Today we turn to the issue at the core of the climate problem, our filthy habit of spewing carbon into the atmosphere. The experts say we’re adding more and more all the time, and over the coming century we’re going to add so much it will cause the climate breakdown thingy. How do they know? They have scenarios. They call them Shared Socioeconomic Pathways (SSPs), and just like their exploded RCP8.5 scenario the SSPs run into the problem that in the intervals where we can check them against what actually happened they overpredict emissions. And in the years to come even the lowest SSP scenarios are higher than what the energy experts say is most likely to happen.

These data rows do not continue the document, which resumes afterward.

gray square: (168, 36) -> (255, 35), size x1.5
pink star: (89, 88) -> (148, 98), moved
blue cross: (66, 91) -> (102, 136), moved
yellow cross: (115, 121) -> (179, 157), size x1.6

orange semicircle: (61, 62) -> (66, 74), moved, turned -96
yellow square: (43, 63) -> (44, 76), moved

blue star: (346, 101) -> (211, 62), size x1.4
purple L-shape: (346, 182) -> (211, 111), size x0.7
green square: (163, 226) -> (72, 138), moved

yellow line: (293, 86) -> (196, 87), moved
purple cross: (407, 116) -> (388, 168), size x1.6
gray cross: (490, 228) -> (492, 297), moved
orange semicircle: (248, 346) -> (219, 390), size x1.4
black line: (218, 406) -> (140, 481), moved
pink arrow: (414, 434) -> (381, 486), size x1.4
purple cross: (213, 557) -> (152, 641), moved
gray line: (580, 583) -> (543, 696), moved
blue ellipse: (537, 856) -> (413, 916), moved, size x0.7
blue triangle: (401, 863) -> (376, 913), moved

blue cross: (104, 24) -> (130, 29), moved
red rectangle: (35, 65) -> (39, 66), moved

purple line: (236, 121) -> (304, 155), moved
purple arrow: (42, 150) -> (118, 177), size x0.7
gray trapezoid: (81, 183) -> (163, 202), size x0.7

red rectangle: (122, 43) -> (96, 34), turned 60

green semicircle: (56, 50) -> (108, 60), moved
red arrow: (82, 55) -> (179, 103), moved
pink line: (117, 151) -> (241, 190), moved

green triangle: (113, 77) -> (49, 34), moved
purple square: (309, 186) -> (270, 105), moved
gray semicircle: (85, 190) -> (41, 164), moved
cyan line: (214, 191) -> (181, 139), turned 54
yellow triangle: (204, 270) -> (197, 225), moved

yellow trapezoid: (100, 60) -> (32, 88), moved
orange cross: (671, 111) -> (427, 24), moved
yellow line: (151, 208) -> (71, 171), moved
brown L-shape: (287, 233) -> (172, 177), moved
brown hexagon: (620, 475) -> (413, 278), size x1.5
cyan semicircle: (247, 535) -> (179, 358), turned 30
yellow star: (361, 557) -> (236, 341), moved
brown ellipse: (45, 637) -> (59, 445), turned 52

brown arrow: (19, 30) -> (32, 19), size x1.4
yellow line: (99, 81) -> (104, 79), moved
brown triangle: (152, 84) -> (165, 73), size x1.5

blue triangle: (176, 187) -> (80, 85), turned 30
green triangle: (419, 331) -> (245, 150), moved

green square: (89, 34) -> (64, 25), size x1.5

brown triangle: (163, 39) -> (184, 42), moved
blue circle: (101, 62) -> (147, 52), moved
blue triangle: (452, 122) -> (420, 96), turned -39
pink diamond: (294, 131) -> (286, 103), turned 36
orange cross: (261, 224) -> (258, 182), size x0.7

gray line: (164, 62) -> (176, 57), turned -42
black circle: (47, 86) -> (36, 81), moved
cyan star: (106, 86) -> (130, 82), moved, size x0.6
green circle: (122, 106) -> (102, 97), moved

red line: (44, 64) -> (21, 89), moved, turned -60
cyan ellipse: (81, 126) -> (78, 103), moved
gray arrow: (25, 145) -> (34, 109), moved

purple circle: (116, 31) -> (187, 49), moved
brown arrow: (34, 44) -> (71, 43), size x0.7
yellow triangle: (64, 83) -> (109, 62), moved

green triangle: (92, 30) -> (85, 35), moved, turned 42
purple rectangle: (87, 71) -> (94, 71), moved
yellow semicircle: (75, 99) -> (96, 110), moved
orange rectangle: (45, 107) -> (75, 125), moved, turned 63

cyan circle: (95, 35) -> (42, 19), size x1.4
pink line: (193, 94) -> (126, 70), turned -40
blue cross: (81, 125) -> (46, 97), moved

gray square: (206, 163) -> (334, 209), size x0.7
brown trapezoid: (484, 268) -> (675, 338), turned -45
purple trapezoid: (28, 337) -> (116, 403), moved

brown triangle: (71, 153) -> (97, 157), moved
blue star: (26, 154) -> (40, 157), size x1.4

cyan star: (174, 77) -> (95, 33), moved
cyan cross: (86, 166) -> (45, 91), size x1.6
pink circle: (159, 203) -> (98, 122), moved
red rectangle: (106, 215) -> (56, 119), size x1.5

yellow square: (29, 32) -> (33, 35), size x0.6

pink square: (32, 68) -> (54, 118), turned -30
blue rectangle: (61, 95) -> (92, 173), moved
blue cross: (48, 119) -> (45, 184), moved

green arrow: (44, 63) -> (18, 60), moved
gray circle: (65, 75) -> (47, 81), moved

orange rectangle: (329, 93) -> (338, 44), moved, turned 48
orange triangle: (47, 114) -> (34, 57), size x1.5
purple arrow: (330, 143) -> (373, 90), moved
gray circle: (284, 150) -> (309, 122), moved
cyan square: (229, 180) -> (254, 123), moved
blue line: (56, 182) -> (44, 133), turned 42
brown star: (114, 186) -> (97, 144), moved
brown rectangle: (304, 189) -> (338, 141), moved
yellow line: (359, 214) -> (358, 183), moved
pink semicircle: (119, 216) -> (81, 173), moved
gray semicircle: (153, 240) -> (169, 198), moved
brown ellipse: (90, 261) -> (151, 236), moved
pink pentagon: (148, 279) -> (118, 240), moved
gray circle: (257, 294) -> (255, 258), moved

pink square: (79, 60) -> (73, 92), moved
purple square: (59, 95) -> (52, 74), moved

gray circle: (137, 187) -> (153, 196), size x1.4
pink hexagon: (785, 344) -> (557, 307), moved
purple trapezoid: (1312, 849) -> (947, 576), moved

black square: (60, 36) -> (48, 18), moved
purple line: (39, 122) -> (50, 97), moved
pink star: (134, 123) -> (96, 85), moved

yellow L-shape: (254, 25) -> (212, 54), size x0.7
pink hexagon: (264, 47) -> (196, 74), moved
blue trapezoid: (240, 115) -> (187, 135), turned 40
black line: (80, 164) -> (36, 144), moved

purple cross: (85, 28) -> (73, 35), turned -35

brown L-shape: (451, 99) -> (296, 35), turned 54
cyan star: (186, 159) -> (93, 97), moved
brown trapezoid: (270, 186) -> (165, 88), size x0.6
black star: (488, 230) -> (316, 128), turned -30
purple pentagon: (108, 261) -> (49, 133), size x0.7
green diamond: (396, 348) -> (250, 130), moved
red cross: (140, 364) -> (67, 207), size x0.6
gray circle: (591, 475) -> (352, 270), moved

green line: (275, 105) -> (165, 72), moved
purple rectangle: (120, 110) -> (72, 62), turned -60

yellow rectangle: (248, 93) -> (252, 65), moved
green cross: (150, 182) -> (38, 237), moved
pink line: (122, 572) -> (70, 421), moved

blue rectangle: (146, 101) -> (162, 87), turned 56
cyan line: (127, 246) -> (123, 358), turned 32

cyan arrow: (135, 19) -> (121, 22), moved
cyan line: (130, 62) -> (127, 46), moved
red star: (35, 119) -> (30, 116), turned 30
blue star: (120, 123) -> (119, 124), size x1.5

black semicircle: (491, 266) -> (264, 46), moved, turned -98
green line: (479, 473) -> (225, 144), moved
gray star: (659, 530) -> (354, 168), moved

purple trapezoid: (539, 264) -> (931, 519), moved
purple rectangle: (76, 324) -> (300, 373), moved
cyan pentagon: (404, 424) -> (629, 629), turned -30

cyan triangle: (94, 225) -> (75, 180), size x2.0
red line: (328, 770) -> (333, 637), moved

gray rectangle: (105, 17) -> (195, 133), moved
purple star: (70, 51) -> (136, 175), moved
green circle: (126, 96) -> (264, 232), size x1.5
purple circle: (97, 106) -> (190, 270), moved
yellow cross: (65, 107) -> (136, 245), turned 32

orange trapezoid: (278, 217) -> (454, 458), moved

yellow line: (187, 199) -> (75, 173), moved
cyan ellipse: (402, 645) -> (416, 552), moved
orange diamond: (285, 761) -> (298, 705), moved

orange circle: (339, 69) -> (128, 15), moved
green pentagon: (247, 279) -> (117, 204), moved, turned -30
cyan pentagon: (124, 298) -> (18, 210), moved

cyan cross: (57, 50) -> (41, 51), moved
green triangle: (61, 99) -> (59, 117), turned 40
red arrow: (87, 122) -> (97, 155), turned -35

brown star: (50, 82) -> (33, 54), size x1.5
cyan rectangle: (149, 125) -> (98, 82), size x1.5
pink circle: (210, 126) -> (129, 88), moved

Global emissions simply are not on the extreme upward course the IPCC keeps claiming, and that means neither are climate damages.
The data come from a useful tool provided by Resources for the Future, a Washington think tank that sips its share of climate Kool Aid, but also likes to look at data once in a while. Here is the chart showing historical GHG emissions in black and the IPCC SSP scenarios ranked from SSP1 (lowest) to SSP5 (highest):
We’ll zoom in on the overlap period so you can see how they compare:
In 2005 the average IPCC scenario said there would be 29,760 megatonnes of CO2 emissions. But in reality there were only 27,070. In 2010 the IPCC said there would be 32,520 megatonnes of emissions, but reality only coughed up 30,490. Even when the IPCC has the actual level of emissions to compare with their scenarios, they publish overestimates instead.
And what of the years ahead? We can compare the IPCC projections to those of two other groups who have no incentive to overstate matters: Exxon Mobil and the US Energy Information Administration. Both have skin in the game, in the sense that they need to know what are the most likely patterns of fossil energy consumption in the decades to come. So unlike the IPCC they face costly consequences if they make the wrong projection.
Here is what the first chart above looks like if we add the Exxon and EIA projections of what future emissions will be like with no additional climate policies in place:
Every single IPCC projection, even their supposed lowball SSP1, lies above the projections from the EIA and Exxon.
The reason this pattern matters is that IPCC scenarios like SSP5 are called the “no policy” case and SSP1 is said to represent the future if we implement deep emission cuts. And since SSP1 yields less warming, they tell us we need to have expensive climate policies to prevent the big bad SSP5 outcome and get us down to the cute innocent SSP1 one. But what the EIA and Exxon scenarios suggest is that we are already at the low SSP1 case, in fact below it, even if we don’t do anything else. It, not SSP5 or even worse 8.5, is the real “no policy” case.
Emission trends in the real world are not getting worse, and they don’t provide any support for more and more costly climate policy.
Point of information. I want to point out as a 50 practicing Petroleum Geologist that the EIA (Energy Information Administration) is an agency of the US Federal government and is charged with tracking all aspects of energy production, transportation, and consumption in the United States and some for the whole planet as it affects the US. The IEA (International Energy Administration is a UN Agency charged with supporting UN policy with data from world energy usage, if it can. In all my 50 years of having to research energy trends and pricing for PAYING customers, I have never relied on the IEA as a reliable source of data or reporting, they are no better than anecdotal in quality. However, the EIA has been spot-on in a vast majority of the cases and the most reliable source available. Kudos to the EIA for resisting the Federal agency conversion attempts by the current administration.
A good obrervation, Teddy. During the 2004-2008 period oil sands development (Google "Oil Sands Technology Roadmap", 2004) was seen as an emormously positive developent that was meeting its challenges sensibly, with enormous strides over decades (and still continuing). As editor and lead writer on that document and (as a practicing Chemical engineer) expert in some areas, and fairly expert in others, I was contacted by the IEA and the (then) reasonably sane Pembina Institute in Alberta. In both cases the main issue was the environmental footprint and how to calculate or characterize it. They appeared not to have those skills internally. Would that the same attention was given to aweful worldwide mining practices to feed the EV planned but now faltering "revolution"....they now await second generation battery technololgy.
On topic, the misuse of the extreme SSPs/RCPs continue to pervade the media discource of climate activists, and even in my own town of Qualicum Beach is still the "leading light" of our local CCCAP (Community Climate Change Adaptation Plan. As you say, kudos to the EIA and other agencies resisting "goverment by models".
When combined with the 80% low side miss on the number of CO2 munching trees on the planet (800 billion estimate revised to 4 trillion) I am becoming concerned whether there will be enough CO2 to keep the vegetation happy, I also wonder what else they got wrong....or fabricated out of thin air!
Actual empirical data trumps failed predictions and computer models every time.Now somebody tell the alarmists and politicians.
All this talk of SSPs and RCPs reminds me of the intense discussions they used to have in the Middle Ages about the number of angels that could dance on the head of a pin. Get on the wrong side of one of those debates and you could be cancelled by being burnt at the stake. I wonder how long it will be before selecting the wrong SSP will result in being similarly cancelled?